Re: Corpora: non-alphabetic language databases

From: Robert Luk (csrluk@yahoo.com)
Date: Mon Dec 04 2000 - 04:22:08 MET

Next message: guo xiaotian: "Corpora: word list"

Previous message: Priscilla Rasmussen: "Corpora: NAACL-01 CFP for Workshop on Automatic Summarization 2001"
Maybe in reply to: Avryl2@aol.com: "Corpora: non-alphabetic language databases"
Messages sorted by: [ date ] [ thread ] [ subject ] [ author ]

Hi all,

> My understanding is this: order of database entry is
> not based on any phonetic system, nor on any
> arrangement of radicals or character components, but
> on a standard (for Chinese, usually one of Big-5 or
> GB (Guo-Biao)) which maps each character on to an
> arbitrary pair of ASCII characters. With the advent
> of the Unicode standard, a one-to-one mapping is
> also now possible, but implementations are rare.

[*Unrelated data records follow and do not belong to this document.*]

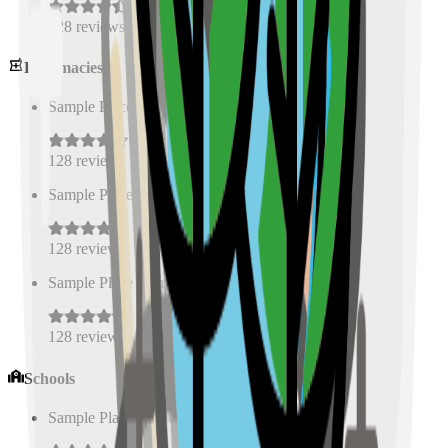
128
reviews
Pharmacies
Sample Place Name
(
0.5
km)
128
reviews
Sample Place Name
(
0.5
km)
128
reviews
Sample Place Name
(
0.5
km)
128
reviews
Schools
Sample Place Name
(
0.5
km)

For information, the Big5 Internal code is arranged
into 2 basic subsets. Characters in the first subset
is
arranged according the radicals and the number of
strokes (i.e. the traditional Chinese dictionary
search technique) and so is the second subset.
However, when
the sorting is based on the Internal code, the correct
ordering requires some characters in the first subset
to be interleaved with the characters in the second
subset.

For GB, the first subset is arranged in phonetic
spelling but the second subset is arranged in
traditional radicals + stroke numbers.

Typically, the first subset is the more frequently
used characters and the second subset is the less
frequently used subset. This was designed in the
days when PCs are not powerful (late 70s - early 80s).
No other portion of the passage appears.